When a stock rallies on a "Full Bid" with no available offers, it creates an illusion of infinite growth—yet this very lack of liquidity is the "exit door" that slams shut the moment the trend reverses. In this environment, the line between a strategic position and a speculative gamble becomes dangerously thin.
This analysis strips away the hype to examine the cold fundamental data—EPS and P/E ratios—that separate sustainable growth from hollow "pump-and-dump" cycles. Earnings Per Share (EPS) measures a company's profitability by dividing its net income by outstanding shares, while the Price-to-Earnings (P/E) ratio compares the stock price to those earnings to determine if a stock is overvalued (expensive) or undervalued (cheap) relative to its earnings. It shows how much investors are willing to pay for ₦1 of a company’s profit.
By exploring the mechanics of the "Dumping Session" and the necessity to allocate a maximum of 20% of your portfolio to such volatile speculative stocks, we provide a roadmap for navigating these volatile waters safely.
In a market where today’s top gainer can become tomorrow’s frozen asset or even a top loser, understanding the "Speed of Gravity" isn't just an advantage—it is a survival requirement. Let us dive into why your most attractive returns may only be a mirage if you lack disciplined entry and exit strategies.
Beyond the Green: Analyzing the Fundamentals of the NGX’s Top Q1 Performers
Table 1 presents the top 10 Q1 gainers with their associated % gains, EPS, P/E ratios, and market capitalizations.
Fortis Global Insurance
FTGINSURE is the market's most extreme speculative outlier, recording a staggering 515% Q1 rally following its return to active trading in February 2026 after a six-year suspension. This astronomical surge is a "technical recovery" rather than a fundamental one, as the company remains structurally fragile with urgent recapitalization requirements from NAICOM. While it dominated the Q1 gainer's list, its lack of consistent profitability and thin liquidity make it a high-risk "liquidity trap" where paper gains are largely detached from the company's actual solvency. Most of its "gains" are speculative bets that a larger firm will acquire it for its insurance license. A negative EPS serves as a major warning sign, indicating that the company is currently unprofitable and eroding shareholder value.
Fundamentally sound stocks in the insurance sector include: Custodian, NEM, and MBenefit.
Premier Paints PLC
PREMPAINTS is currently a high-risk speculative momentum play, with its 275% Q1 2026 rally triggered almost entirely by the lifting of a four-year trading suspension in mid-January. Despite the massive price surge, the company’s industrial fundamentals remain exceptionally weak, characterized by a negligible EPS of ₦0.02 and an unsustainable P/E ratio exceeding 1,600x. Given its low liquidity and extreme valuation mismatch, the stock serves as a textbook example of a "resumption rally" that is highly vulnerable to a sudden and violent "dumping session." Not fundamentally attractive, trades on a full offer now with no bids.
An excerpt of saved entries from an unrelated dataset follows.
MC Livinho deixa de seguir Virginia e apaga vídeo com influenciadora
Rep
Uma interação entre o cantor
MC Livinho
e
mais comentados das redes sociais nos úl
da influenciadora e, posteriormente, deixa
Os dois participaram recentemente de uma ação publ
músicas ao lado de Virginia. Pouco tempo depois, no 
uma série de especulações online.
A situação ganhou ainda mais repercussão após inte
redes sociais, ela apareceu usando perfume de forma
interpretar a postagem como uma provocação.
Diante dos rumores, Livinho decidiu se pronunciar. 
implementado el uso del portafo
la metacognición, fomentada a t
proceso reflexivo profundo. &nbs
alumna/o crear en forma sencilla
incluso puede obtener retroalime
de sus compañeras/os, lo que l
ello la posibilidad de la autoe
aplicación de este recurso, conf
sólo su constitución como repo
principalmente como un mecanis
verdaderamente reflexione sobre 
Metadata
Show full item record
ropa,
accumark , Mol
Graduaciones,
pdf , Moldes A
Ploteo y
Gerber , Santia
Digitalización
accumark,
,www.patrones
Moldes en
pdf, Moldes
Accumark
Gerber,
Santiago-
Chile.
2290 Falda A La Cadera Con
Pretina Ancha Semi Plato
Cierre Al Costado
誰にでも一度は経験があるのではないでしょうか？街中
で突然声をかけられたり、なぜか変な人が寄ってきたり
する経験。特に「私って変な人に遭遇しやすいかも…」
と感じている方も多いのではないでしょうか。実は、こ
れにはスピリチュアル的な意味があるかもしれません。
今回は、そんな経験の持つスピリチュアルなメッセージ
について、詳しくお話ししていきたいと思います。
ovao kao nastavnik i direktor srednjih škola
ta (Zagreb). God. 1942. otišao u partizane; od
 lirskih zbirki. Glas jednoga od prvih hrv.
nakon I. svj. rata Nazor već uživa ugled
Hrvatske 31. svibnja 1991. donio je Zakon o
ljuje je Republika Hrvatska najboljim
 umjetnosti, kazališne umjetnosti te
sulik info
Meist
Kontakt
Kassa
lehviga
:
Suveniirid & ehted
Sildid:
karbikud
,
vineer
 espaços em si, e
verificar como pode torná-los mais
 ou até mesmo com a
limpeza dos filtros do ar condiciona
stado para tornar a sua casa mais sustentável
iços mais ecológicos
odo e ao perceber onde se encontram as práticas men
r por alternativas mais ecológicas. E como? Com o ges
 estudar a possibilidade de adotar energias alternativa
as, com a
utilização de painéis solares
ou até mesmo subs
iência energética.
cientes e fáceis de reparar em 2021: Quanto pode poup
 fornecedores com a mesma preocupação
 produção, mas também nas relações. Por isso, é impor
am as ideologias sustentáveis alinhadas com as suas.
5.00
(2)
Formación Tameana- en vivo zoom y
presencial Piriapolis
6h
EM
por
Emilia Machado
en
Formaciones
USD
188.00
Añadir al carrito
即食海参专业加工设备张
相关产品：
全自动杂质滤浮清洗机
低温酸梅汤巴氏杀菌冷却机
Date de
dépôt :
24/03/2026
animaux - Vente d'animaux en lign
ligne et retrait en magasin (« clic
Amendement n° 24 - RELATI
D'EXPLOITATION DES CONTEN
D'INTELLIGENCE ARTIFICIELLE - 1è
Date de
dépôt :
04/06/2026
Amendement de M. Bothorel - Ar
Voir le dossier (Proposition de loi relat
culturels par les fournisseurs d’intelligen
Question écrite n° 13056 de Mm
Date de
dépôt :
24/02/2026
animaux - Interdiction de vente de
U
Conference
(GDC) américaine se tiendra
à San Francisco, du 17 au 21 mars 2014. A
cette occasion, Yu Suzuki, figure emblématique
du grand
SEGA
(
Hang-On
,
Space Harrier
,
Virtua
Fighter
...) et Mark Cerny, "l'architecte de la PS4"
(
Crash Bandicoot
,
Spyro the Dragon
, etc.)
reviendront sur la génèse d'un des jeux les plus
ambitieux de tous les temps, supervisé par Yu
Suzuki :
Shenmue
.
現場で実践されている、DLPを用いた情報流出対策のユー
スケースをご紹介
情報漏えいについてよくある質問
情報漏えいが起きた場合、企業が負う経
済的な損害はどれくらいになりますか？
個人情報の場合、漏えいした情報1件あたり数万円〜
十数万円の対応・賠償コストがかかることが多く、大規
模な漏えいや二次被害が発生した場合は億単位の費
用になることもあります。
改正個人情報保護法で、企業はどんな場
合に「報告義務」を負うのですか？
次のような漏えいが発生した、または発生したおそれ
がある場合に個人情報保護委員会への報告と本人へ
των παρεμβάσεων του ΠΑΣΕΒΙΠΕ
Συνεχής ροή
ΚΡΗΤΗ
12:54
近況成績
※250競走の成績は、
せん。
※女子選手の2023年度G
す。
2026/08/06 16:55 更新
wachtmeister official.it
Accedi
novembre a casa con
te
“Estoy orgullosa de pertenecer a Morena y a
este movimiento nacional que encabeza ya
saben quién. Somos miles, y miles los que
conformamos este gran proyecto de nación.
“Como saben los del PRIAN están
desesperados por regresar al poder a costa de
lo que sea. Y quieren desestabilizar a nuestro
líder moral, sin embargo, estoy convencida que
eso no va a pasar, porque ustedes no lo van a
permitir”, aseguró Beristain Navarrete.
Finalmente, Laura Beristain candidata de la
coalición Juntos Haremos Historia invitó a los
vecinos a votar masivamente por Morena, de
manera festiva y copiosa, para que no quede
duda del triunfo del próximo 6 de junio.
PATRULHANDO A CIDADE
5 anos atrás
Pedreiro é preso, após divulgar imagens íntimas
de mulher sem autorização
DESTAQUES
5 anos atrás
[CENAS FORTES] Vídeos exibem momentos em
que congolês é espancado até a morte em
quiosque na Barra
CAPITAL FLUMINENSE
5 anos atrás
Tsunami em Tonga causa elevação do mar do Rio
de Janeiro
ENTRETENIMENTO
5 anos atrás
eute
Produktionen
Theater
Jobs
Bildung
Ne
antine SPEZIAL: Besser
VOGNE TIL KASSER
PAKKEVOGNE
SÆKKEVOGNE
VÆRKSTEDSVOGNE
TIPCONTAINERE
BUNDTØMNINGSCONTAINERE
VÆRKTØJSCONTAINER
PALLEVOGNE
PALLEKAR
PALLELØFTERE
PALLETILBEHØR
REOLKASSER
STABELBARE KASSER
CAP, Berger, and Meyer are fundamentally stronger in the painting sub-sector.
John Holt PLC
JOHNHOLT is currently another case of a speculative "liquidity trap," having recorded a massive 250% in Q1 rally that has almost entirely decoupled from its business reality. The surge was driven by extremely low-float volatility and momentum chasing rather than sustainable core earnings growth, which remains stagnant despite occasional one-off gains from asset sales. After hitting a peak of ₦18.95, the stock entered a violent "dumping session" in late March, characterized by consecutive -10% daily drops and a total absence of buy orders, leaving speculative investors unable to exit their positions. John Holt started the year as a relatively obscure, low-priced stock (around ₦5 –₦7). By late March, it hit a 52-week high of ₦18.95, representing a staggering speculative rally of over 250%. Throughout much of March, the stock was consistently on "Full Bid" with zero offers owing to low liquidity. On March 27, the "Full Offer" session began, signaling the onset of the crash period. Trapped Gains: Investors who "got in mid-way" (around ₦13.00) and were celebrating 40% paper gains are now watching those gains evaporate daily because they literally cannot sell their shares.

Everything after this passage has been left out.